In a world of changing family set ups there are now more single parent families than ever before. I have often been approached by a parent who has children living with them and asked where their children would live if that parent passed away. Sometimes the parent concerned has genuine reasons to be fearful of their children going to live with the other parent, particularly in cases where there has been domestic violence or other abuse.

In this country you firstly have to look at who has something called “parental responsibility” for the children. The mother will always have parental responsibility but the father will only have it if he was married to the mother or if he was not married but he was named on the child’s birth certificate and that birth was registered after 1 December 2003. Alternatively the mother might have signed a parental responsibility agreement awarding the father parental responsibility or the father might have been awarded parental responsibility by the Court.

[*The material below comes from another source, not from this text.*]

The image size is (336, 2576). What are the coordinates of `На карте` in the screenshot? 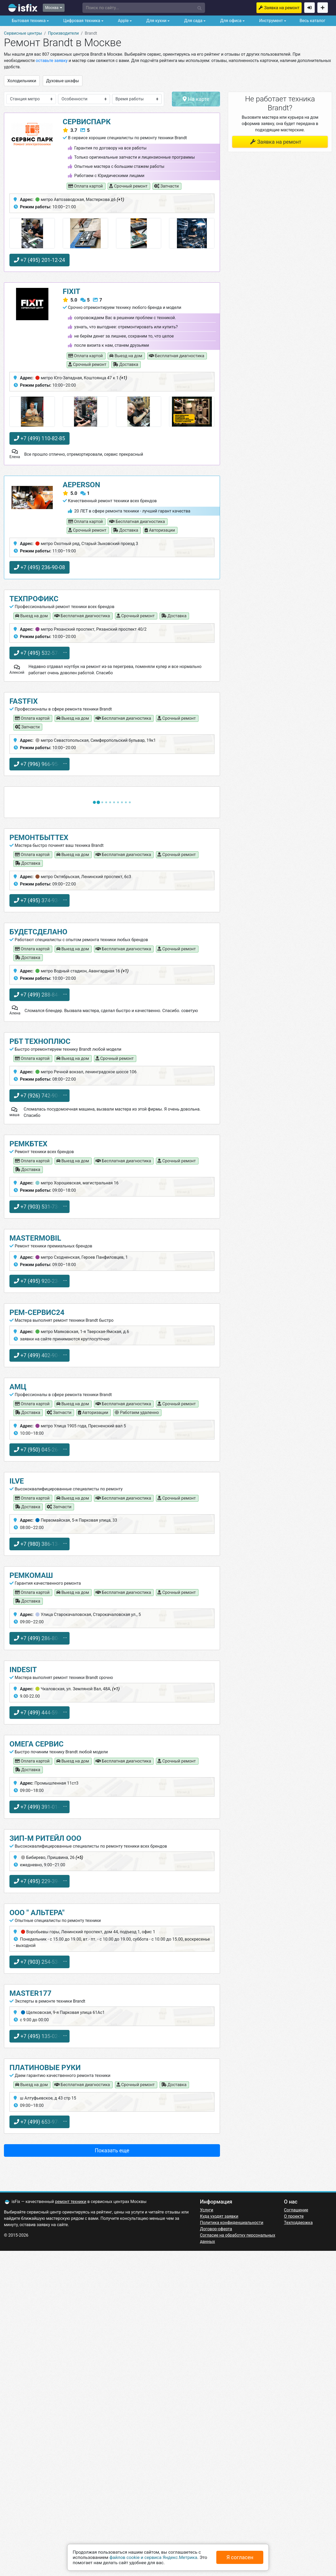 It's located at (196, 99).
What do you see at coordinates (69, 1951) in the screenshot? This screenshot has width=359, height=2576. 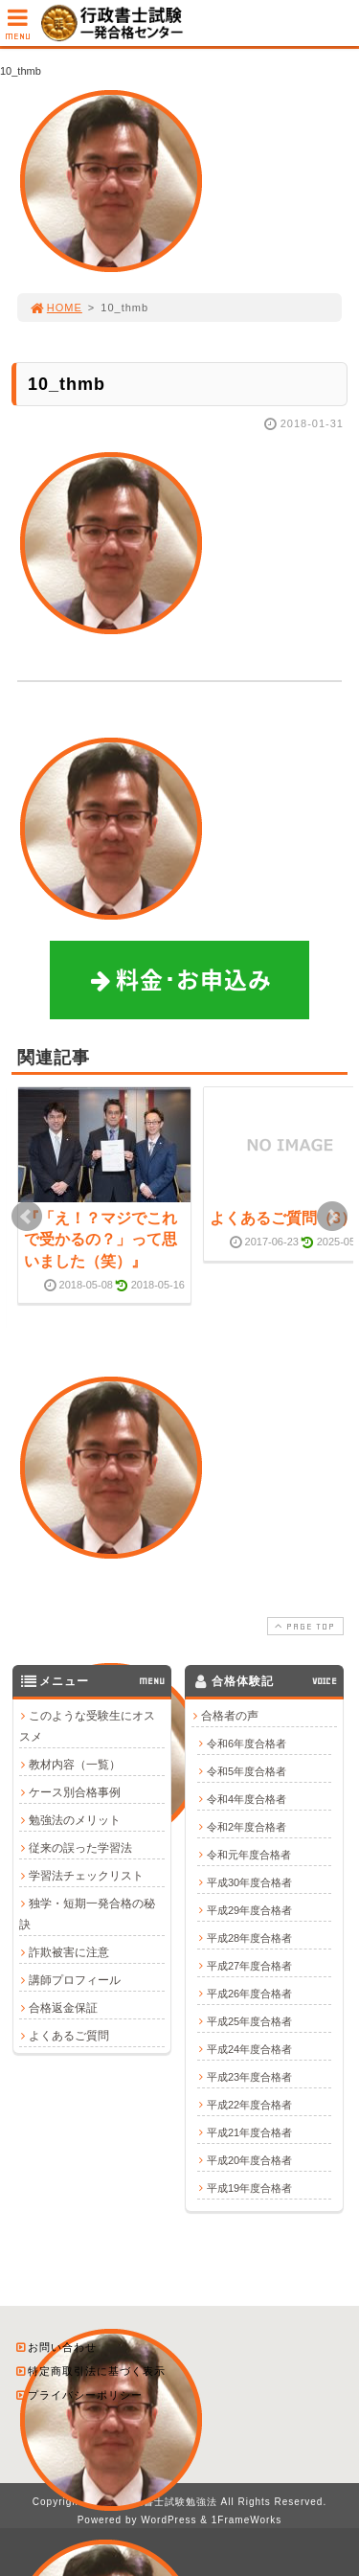 I see `詐欺被害に注意` at bounding box center [69, 1951].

In cases where both parents hold parental responsibility then upon the death of one of them guardianship of the children will pass to the surviving person with parental responsibility. In some cases this might not be considered morally appropriate, for example if the children have had nothing to do with one parent from a very young age and have no relationship with that parent and he or she has no desire to have a relationship with the children either. Alternatively, the surviving person might be a person with a long history of criminal convictions for offences involving violence or abuse and it might not be safe for them to have children living with them.

Where one parent is worried about where the children will live should that parent pass away they should seriously consider making a Will. They can attach to that Will something known as an expression of wishes setting out details of the person or persons that they would want their children to live with in the event of their death. They can also record in writing details of why they do not consider the other parent to be a suitable carer for their children. The people who have been named as potential guardians should be made aware of the parent’s wishes.

If a dispute were to arise following the death of one parent then the person who has been named in the Will can apply to Court for an order that the children should live with them. A decision will be made based upon what is considered to be in the children’s best interests and this is determined according to a welfare checklist used by the Court. It can never be guaranteed that the Court will make an order in favour if the person making that application but their case is likely to be stronger if they have an expression of wishes from the deceased parent as opposed to them having to merely rely on conversations that occurred before their death.